Atomic Bombshell


Inebriation

January 30th, 2005

His name was Donnie. I don’t like his name because the “ie” forces you to say it with a smile, and there’s not a single thing about him that makes me want to smile.

There were opportunities to get to know him but I wasn’t interested. He was very popular, as evidenced by the horde of girls lusting after him. This made no difference to me, because I found him nothing more than crude and smug.

The place where our paths crossed regularly was Orchestra practice. He played the trumpet, which makes it even less surprising that he fancied himself such the stud. Once in a while I would catch him staring at me. Creepy that he never became embarrassed enough to look away.

Circumstances once brought us together in idle chat with mutual friends. Out of left field he voiced a lengthy analysis about the shape of my breasts. He had hoped I’d be flattered, but instead I was mortified and it only sealed my distaste for him.

The first time I ever got drunk was on a Friday afternoon at Abby’s house. We ditched school together and went to her house. She opened up her father’s liquor cabinet and made me drinks. Eventually I had tried a shot from every bottle, a quick way to learn about the hazards of mixing alcohol.

While I was half passed out and still experimenting with the drinks lined up in front of me, Abby was in the other room making phone calls to invite more people over to enjoy this little party. I’m sure she called the phone in the Orchestra room, and I’ll bet that Donnie took the call… He was the only one who showed up.

Is it possible that he planned to do these things to me? Did he see it as an opportunity? I never thought so, but now that I’m viewing the circumstances in a fresh light, I fear that may have been the case.

He walked through the door like he owned the place, went to the fridge and grabbed a pack of beers. Abby was busy on a phone call with her latest crush. Donnie sat down next to me. I was so drunk I could barely communicate but I tried to appear put together. He opened a bottle of beer and explained to me that I needed to chug it.

We each polished off two beers and then I passed out for a bit. In my drunken state, I remember him trying to make out with me on the sofa. I was unresponsive. He tried to get me to walk, but I couldn’t. Thought he was doing it to help me sober up, but I was wrong.

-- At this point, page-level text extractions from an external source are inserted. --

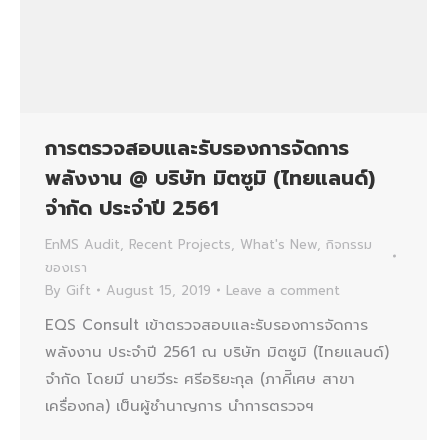
การตรวจสอบและรับรองการจัดการ
พลังงาน @ บริษัท มิตซูมิ (ไทยแลนด์)
จำกัด ประจำปี 2561
EnMS Audit
,
Recent Projects
,
What's New
,
กิจกรรม
ของเรา
By
Gift
August 15, 2019
Leave a comment
EQS Consult เข้าตรวจสอบและรับรองการจัดการ
พลังงาน ประจำปี 2561 ณ บริษัท มิตซูมิ (ไทยแลนด์)
จำกัด โดยมี นายวีระ ศรีอริยะกุล (ภาคีิเศษ สาขา
เครื่องกล) เป็นผู้ชำนาญการ นำการตรวจฯ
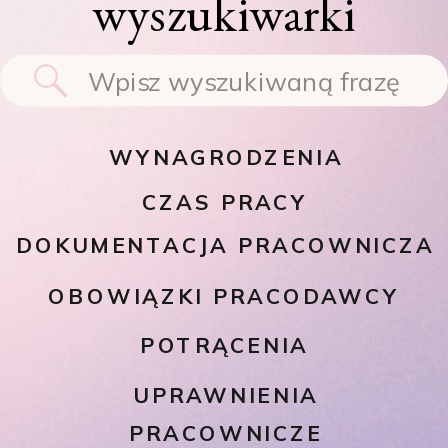
wyszukiwarki
Search
for:
WYNAGRODZENIA
CZAS PRACY
DOKUMENTACJA PRACOWNICZA
OBOWIĄZKI PRACODAWCY
POTRĄCENIA
UPRAWNIENIA
PRACOWNICZE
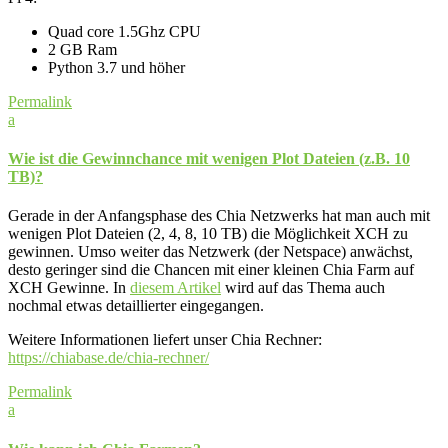
Quad core 1.5Ghz CPU
2 GB Ram
Python 3.7 und höher
Permalink
a
Wie ist die Gewinnchance mit wenigen Plot Dateien (z.B. 10
TB)?
Gerade in der Anfangsphase des Chia Netzwerks hat man auch mit
wenigen Plot Dateien (2, 4, 8, 10 TB) die Möglichkeit XCH zu
gewinnen. Umso weiter das Netzwerk (der Netspace) anwächst,
desto geringer sind die Chancen mit einer kleinen Chia Farm auf
XCH Gewinne. In
diesem Artikel
wird auf das Thema auch
nochmal etwas detaillierter eingegangen.
Weitere Informationen liefert unser Chia Rechner:
https://chiabase.de/chia-rechner/
Permalink
a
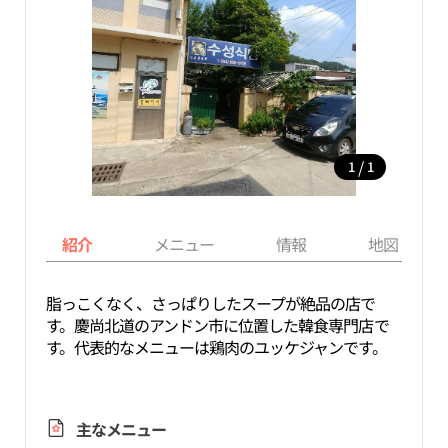
/
1
1
紹介
メニュー
情報
地図
脂っこくなく、さっぱりしたスープが絶品の店で
す。慶尚北道のアンドン市に位置した韓食専門店で
す。代表的なメニューは鶏肉のユッケジャンです。
主なメニュー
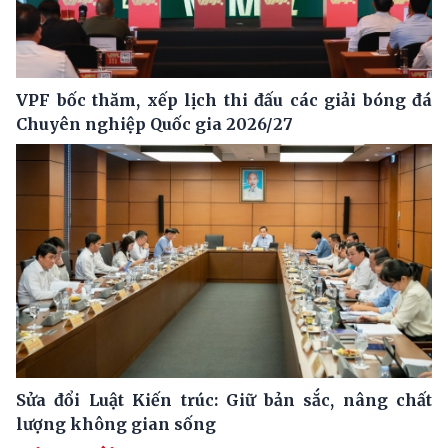
VPF bốc thăm, xếp lịch thi đấu các giải bóng đá
Chuyên nghiệp Quốc gia 2026/27
Sửa đổi Luật Kiến trúc: Giữ bản sắc, nâng chất
lượng không gian sống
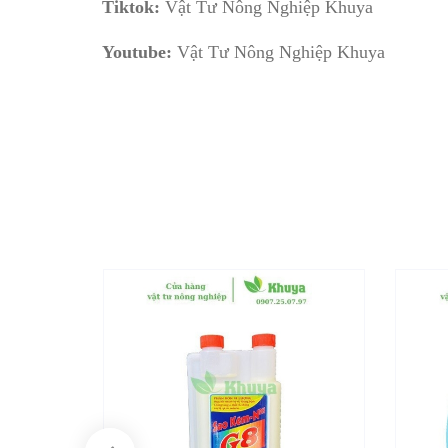
Tiktok:
Vật Tư Nông Nghiệp Khuya
Youtube:
Vật Tư Nông Nghiệp Khuya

He picked me up and carried me into Abby’s bedroom and locked the door. I remember feeling like a ragdoll and how everything was spinning. From beneath this drunken haze I did my best to fight, and managed to squirm enough that he didn’t accomplish his objective.

Nausea set in and I began to sober a tiny bit. I lacked the physical strength to break free from under him so I tried to reason with him as best I could. My thoughts came out as mumbles so it didn’t work… But throwing up on him did, or so I thought.

Frustrated, he dragged me across the hall and tossed me into the shower. The freezing water rained down on me while I huddled in a little heap on the ground. Thinking I was free, I sobbed quietly, my tears blending with the drops of water. But he wasn’t finished.

He entered the shower and made it clear how all of this was going to play out. By then I was so exhausted that all I wanted was for it to end, and if that’s what it took to break free and find my way back home to safety, then that’s how it was going to be.

Entry Filed under: The Black Hole,Time Travel

5 Comments

  • 1. Lewis Moten  |  January 30th, 2005 at 3:53 pm

    Some people just need to find a one way ticket to hell. This guy is a total creep. My wife tells me that she wouldn’t change her past for anything in the world, because she wouldn’t be the person she is today. I really hope that you are happy with who you are today. Don’t let creeps like this take away your happyness in life today.

  • 2. Fallen Plebeian  |  January 30th, 2005 at 5:49 pm

    I don’t know where to begin… what you have written here has completely silenced me. THE GUY SHOULD BE ROTTING IN HELL RIGHT NOW! Or better yet, in jail, so that he would know how it feels to get one of his holes ‘enlarged’ by penetration…

  • 3. Grins  |  January 30th, 2005 at 5:55 pm

    My heart hurts for the little girl you were. I do agree with Lewis’s wife though, the pains I’ve been through in the past are part of what made me today. Although I am not glad that you were hurt, I am glad that you’ve survived and become who you are today.

  • 4. Christina  |  January 31st, 2005 at 8:38 am

    That’s terrible.

    I’ve been in a comparable situation and I disagree with everyone above, I would change that if given the chance, screw it making me the person I am today.

    What does it say about things when nearly every girl I know has a story like this?

  • 5. Aurora  |  January 31st, 2005 at 3:10 pm

    Thanks for all the support! Don’t worry about me though, writing about this is my magical way of letting it all go. I write for three important reasons:

    1. It cures any denial I may have had, 2. Compiling these memories in a way that makes sense to others helps me make sense of it too, and 3. Who knows, maybe sharing all of this can help somebody some day.